**Assignment:**
If a line in the entries below includes the string "митенки", copy it out.

**Data excerpts:**

******

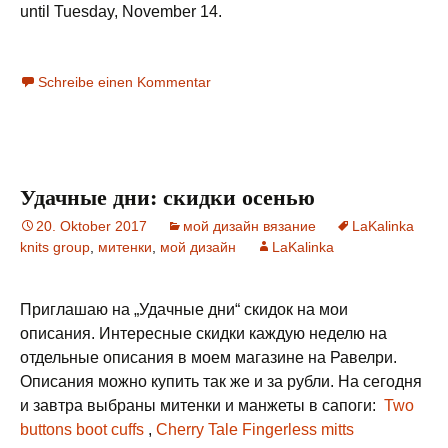
until Tuesday, November 14.
Schreibe einen Kommentar
Удачные дни: скидки осенью
20. Oktober 2017
мой дизайн вязание
LaKalinka
knits group
,
митенки
,
мой дизайн
LaKalinka
Приглашаю на „Удачные дни“ скидок на мои
описания. Интересные скидки каждую неделю на
отдельные описания в моем магазине на Равелри.
Описания можно купить так же и за рубли. На сегодня
и завтра выбраны митенки и манжеты в сапоги:
Two
buttons boot cuffs
,
Cherry Tale Fingerless mitts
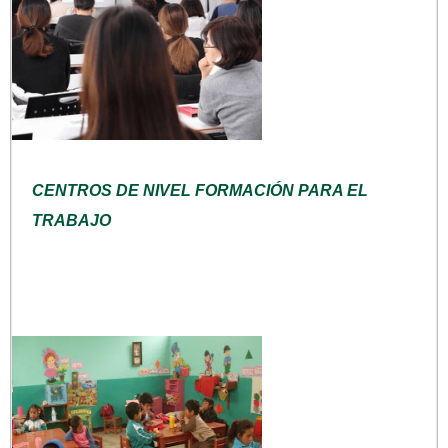
CENTROS DE NIVEL FORMACIÓN PARA EL
TRABAJO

******

**Written response:**
митенки
и завтра выбраны митенки и манжеты в сапоги:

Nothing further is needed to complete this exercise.